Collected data

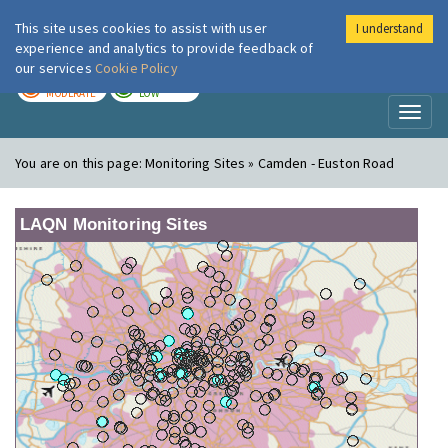
This site uses cookies to assist with user
I understand
London Air
Im
experience and analytics to provide feedback of
our services
Cookie Policy
TODAY
TOMORROW
MODERATE
LOW
Toggl
naviga
You are on this page:
Monitoring Sites » Camden - Euston Road
LAQN Monitoring Sites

**Your objective**
Your task is to copy each line of the entries that includes the word "Monitoring".

**Exercise response**
Monitoring Sites » Camden - Euston Road
LAQN Monitoring Sites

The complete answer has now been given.